**DATA:**
%%

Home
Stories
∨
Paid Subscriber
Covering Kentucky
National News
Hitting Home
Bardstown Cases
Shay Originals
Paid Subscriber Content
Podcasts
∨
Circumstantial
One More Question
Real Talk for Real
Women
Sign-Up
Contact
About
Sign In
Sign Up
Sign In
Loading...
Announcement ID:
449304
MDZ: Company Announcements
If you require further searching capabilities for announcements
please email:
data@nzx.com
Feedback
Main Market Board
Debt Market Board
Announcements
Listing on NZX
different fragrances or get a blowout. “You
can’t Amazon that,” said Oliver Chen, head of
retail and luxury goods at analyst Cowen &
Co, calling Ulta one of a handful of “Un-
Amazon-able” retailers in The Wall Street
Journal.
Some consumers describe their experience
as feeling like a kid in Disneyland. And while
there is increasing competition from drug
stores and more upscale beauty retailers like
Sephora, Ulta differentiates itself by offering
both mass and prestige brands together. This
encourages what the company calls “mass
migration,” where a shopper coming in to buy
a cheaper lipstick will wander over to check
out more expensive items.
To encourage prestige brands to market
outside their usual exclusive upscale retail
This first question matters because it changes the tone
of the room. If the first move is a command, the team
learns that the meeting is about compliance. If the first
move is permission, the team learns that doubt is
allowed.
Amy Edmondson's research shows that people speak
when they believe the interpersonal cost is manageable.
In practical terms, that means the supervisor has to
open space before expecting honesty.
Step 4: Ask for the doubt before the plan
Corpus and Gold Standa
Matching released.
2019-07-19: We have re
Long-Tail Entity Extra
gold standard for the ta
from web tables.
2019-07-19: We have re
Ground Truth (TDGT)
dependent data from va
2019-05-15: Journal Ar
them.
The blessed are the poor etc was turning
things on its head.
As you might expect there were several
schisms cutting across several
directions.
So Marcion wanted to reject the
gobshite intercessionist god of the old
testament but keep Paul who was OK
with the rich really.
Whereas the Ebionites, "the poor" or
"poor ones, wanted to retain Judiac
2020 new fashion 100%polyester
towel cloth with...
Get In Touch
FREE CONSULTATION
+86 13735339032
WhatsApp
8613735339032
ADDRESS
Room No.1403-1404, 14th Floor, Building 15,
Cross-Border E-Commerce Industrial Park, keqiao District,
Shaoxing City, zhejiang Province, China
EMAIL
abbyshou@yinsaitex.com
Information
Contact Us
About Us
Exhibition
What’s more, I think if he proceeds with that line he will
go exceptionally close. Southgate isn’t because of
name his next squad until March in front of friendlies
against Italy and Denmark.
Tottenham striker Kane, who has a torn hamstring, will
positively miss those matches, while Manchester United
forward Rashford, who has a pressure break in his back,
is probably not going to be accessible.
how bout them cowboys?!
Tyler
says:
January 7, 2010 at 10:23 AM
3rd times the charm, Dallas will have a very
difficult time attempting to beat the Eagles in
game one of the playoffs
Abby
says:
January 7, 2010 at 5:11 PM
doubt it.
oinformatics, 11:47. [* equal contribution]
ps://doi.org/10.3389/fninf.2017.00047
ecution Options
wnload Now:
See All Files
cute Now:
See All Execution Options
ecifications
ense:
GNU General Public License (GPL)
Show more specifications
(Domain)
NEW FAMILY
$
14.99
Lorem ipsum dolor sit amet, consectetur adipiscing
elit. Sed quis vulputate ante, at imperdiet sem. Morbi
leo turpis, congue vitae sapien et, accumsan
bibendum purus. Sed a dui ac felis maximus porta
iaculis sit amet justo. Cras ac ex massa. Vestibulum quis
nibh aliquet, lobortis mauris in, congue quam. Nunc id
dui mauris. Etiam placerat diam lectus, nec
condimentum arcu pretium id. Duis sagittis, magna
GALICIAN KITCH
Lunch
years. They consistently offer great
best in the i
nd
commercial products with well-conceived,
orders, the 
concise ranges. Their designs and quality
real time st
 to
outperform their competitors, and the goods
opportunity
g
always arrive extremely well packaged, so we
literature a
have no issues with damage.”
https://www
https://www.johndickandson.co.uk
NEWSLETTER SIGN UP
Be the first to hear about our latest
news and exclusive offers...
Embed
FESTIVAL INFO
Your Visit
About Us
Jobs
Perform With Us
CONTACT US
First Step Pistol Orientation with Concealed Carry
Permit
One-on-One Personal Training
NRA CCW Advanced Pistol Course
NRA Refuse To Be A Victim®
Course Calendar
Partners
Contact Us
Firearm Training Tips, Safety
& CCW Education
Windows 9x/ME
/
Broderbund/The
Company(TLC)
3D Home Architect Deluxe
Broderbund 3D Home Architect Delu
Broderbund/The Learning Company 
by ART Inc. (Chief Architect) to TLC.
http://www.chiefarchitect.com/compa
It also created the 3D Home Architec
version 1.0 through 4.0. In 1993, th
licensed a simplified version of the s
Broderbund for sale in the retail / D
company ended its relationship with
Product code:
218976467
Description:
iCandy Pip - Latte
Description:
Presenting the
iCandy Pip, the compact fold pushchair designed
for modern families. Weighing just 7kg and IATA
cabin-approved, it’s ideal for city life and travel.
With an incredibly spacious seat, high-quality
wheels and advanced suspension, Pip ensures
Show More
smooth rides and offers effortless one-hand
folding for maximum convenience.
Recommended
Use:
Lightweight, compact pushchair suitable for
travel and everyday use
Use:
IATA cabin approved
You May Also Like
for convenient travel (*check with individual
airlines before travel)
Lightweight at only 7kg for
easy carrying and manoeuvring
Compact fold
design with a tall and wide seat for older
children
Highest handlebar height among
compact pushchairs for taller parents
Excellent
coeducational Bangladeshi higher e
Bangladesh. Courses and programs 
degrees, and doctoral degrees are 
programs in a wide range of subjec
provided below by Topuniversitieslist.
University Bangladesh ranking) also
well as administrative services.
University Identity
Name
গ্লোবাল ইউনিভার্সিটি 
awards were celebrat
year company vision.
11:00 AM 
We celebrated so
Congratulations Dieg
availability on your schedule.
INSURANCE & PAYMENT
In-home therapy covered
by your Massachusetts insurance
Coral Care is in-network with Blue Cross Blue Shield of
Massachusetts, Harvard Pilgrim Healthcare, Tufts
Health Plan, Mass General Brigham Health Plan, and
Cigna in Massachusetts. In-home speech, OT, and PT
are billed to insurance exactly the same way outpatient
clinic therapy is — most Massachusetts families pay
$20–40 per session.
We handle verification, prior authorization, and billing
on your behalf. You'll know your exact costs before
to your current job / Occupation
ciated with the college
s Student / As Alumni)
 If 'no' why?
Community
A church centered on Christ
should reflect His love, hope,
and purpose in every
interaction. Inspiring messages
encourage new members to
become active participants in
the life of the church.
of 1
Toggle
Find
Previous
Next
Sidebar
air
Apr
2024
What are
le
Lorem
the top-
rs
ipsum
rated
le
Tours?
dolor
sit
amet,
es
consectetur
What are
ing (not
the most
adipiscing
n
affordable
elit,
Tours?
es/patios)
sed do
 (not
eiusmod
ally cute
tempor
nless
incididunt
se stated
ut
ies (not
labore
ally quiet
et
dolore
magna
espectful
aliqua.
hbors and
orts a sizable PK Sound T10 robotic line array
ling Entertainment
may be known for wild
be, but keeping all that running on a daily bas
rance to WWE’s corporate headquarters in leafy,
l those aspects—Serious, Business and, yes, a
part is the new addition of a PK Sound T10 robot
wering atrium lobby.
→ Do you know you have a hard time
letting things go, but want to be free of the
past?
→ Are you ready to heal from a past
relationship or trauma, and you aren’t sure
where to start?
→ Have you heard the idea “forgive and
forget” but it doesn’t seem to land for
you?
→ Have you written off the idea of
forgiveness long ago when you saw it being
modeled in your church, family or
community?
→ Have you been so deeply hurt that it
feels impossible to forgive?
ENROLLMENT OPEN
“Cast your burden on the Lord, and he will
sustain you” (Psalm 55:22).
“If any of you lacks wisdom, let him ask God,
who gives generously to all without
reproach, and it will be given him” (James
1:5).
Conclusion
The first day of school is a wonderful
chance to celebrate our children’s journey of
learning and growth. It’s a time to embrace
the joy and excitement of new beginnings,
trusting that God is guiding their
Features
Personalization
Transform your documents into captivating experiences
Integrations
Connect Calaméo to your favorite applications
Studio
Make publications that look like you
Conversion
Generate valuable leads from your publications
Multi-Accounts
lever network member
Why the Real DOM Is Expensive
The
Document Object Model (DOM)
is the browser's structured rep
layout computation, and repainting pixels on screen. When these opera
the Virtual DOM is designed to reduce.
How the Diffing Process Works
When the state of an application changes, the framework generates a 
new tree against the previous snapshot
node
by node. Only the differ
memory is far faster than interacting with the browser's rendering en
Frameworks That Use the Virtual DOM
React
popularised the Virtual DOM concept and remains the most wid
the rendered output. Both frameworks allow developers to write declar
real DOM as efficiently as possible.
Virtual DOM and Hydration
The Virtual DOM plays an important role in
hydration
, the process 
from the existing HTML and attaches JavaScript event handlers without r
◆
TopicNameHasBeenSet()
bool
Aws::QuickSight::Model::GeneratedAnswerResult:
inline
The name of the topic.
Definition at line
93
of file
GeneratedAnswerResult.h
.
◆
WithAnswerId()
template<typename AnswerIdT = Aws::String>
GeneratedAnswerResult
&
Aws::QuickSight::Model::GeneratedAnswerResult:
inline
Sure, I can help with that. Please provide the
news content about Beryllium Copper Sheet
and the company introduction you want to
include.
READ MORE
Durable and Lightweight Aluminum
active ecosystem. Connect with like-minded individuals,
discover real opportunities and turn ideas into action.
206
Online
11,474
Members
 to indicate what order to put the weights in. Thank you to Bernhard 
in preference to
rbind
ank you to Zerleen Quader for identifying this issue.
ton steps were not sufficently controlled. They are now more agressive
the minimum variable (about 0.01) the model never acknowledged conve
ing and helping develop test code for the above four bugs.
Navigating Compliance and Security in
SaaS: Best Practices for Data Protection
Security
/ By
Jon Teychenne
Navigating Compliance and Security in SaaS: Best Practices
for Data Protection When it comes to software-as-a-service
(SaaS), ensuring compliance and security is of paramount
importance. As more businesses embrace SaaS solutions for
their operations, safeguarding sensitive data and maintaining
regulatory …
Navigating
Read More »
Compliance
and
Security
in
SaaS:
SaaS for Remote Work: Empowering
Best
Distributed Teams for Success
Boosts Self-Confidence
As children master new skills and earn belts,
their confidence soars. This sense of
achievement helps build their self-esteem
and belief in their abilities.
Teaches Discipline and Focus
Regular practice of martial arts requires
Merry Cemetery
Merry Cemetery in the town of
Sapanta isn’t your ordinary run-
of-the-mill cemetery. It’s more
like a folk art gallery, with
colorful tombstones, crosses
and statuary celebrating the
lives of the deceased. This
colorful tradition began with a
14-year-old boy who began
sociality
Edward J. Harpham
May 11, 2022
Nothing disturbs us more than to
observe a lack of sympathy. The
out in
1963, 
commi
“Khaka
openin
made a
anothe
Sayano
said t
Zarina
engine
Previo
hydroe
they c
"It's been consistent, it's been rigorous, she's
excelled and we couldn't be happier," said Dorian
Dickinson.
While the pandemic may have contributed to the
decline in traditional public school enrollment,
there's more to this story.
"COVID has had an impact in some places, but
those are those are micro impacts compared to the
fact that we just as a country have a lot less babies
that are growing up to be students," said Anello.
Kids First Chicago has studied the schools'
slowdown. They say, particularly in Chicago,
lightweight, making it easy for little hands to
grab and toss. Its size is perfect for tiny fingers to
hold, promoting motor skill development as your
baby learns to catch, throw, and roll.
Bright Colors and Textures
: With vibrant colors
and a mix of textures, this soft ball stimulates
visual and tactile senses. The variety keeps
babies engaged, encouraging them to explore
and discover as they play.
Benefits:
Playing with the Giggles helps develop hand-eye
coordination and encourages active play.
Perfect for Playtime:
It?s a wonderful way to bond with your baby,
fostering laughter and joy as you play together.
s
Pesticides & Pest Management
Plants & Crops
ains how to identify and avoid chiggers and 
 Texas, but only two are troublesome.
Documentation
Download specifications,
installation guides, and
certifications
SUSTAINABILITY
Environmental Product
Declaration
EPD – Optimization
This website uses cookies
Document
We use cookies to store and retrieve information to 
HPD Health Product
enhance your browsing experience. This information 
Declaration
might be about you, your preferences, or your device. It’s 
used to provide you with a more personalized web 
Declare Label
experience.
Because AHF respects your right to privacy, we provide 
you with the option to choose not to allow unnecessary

%%

**WORK TO BE COMPLETED:** For the material above, reproduce exactly the lines from the line with "coming in to buy" to the line with "gold standard for the ta", inclusive, and exclude all others.

**TASK OUTPUT:**
migration,” where a shopper coming in to buy
a cheaper lipstick will wander over to check
out more expensive items.
To encourage prestige brands to market
outside their usual exclusive upscale retail
This first question matters because it changes the tone
of the room. If the first move is a command, the team
learns that the meeting is about compliance. If the first
move is permission, the team learns that doubt is
allowed.
Amy Edmondson's research shows that people speak
when they believe the interpersonal cost is manageable.
In practical terms, that means the supervisor has to
open space before expecting honesty.
Step 4: Ask for the doubt before the plan
Corpus and Gold Standa
Matching released.
2019-07-19: We have re
Long-Tail Entity Extra
gold standard for the ta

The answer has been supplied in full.